- Born: June 17, 1841 Germany
- Died: September 9, 1923 (aged 82) Sturgis, Michigan, United States
- Buried: Oak Lawn Cemetery, Sturgis, Michigan
- Allegiance: United States
- Branch: United States Army Union Army
- Rank: Private
- Unit: Company F, 73rd New York Volunteer Infantry Regiment
- Conflicts: Battle of Spotsylvania Court House, Virginia
- Awards: Medal of Honor

= Philipp Schlachter =

Soldier and veteran of the American Civil War

Philipp Schlachter (June 17, 1841 – September 9, 1923) was a German-born soldier who fought for the Union Army during the American Civil War. He received the Medal of Honor for valor.

==Biography==
Schlachter received the Medal of Honor in December 1, 1864 for his actions at the Battle of Spotsylvania Court House, Virginia on May 12, 1864 while with Company F of the 73rd New York Volunteer Infantry Regiment.

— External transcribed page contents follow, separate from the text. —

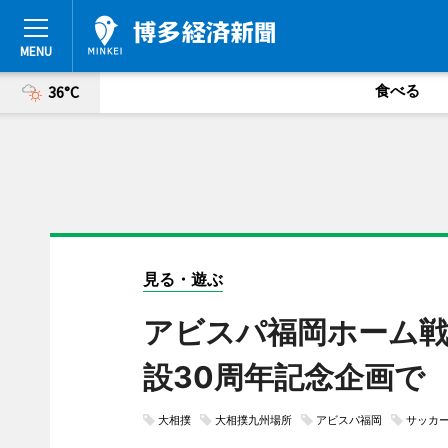
食べる
36°C
見る・遊ぶ
アビスパ福岡ホーム戦
設30周年記念企画で
大相撲
大相撲九州場所
アビスパ福岡
サッカ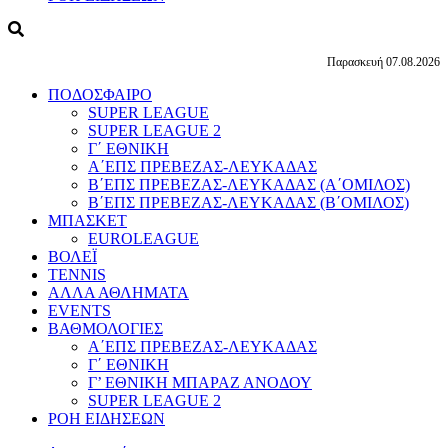
Παρασκευή 07.08.2026
ΠΟΔΟΣΦΑΙΡΟ
SUPER LEAGUE
SUPER LEAGUE 2
Γ΄ ΕΘΝΙΚΗ
Α΄ΕΠΣ ΠΡΕΒΕΖΑΣ-ΛΕΥΚΑΔΑΣ
Β΄ΕΠΣ ΠΡΕΒΕΖΑΣ-ΛΕΥΚΑΔΑΣ (Α΄ΟΜΙΛΟΣ)
Β΄ΕΠΣ ΠΡΕΒΕΖΑΣ-ΛΕΥΚΑΔΑΣ (Β΄ΟΜΙΛΟΣ)
ΜΠΑΣΚΕΤ
EUROLEAGUE
ΒΟΛΕΪ
TENNIS
ΑΛΛΑ ΑΘΛΗΜΑΤΑ
EVENTS
ΒΑΘΜΟΛΟΓΙΕΣ
Α΄ΕΠΣ ΠΡΕΒΕΖΑΣ-ΛΕΥΚΑΔΑΣ
Γ΄ ΕΘΝΙΚΗ
Γ’ ΕΘΝΙΚΗ ΜΠΑΡΑΖ ΑΝΟΔΟΥ
SUPER LEAGUE 2
ΡΟΗ ΕΙΔΗΣΕΩΝ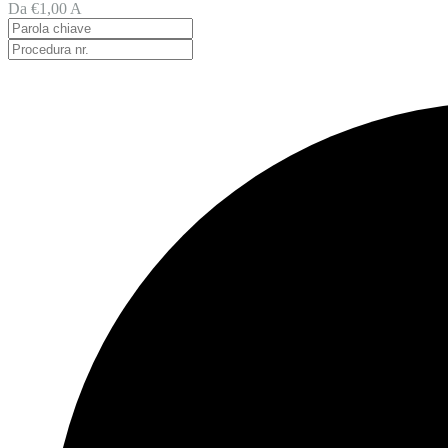
Da
€1,00
A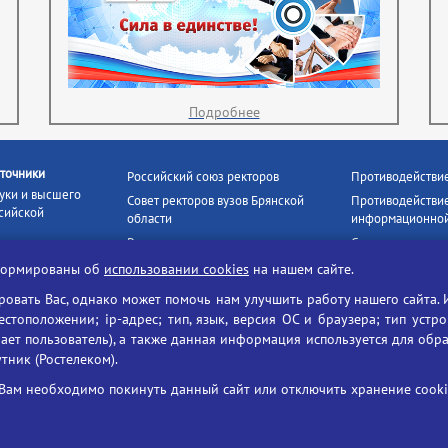
Подробнее
точники
Российский союз ректоров
Противодействи
уки и высшего
Совет ректоров вузов Брянской
Противодействие
сийской
области
информационной
Росстудцентр
Социальные роли
росвещения
прокуратура РФ
Наши партнёры
нформированы об
использовании cookies
на нашем сайте.
кое
Противодействи
Образование на русском
вать Вас, однако может помочь нам улучшить работу нашего сайта. 
БГУ против нарк
Портал «Русский язык»
тоположении; ip-адрес; тип, язык, версия ОС и браузера; тип устр
формационных
Учительская газета
ает пользователь), а также данная информация используется для обр
утник (Ростелеком).
ия цифровых
Российская академия наук
 ресурсов
Единый портал государственных
Вам необходимо покинуть данный сайт или отключить хранение cookie
жба по надзору
услуг
ания и науки
ая цифровая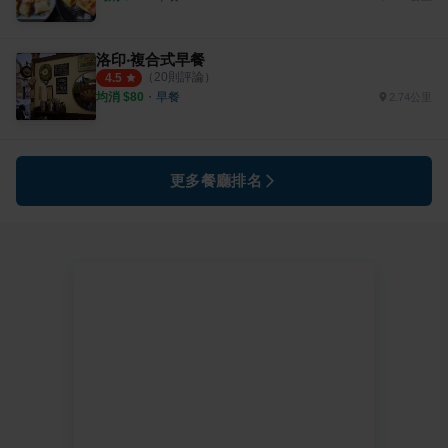
洛印‧複合式早餐
（
20
則評論）
4.5
均消 $
80
・
早餐
2.74公里
更多餐廳排名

==Medal of Honor citation==

Citation:

The President of the United States of America, in the name of Congress, takes pleasure in presenting the Medal of Honor to Private Philipp Schlachter, United States Army, for extraordinary heroism on 12 May 1864, while serving with Company F, 73d New York Infantry, in action at Spotsylvania, Virginia, for capture of flag of 15th Louisiana Infantry (Confederate States of America).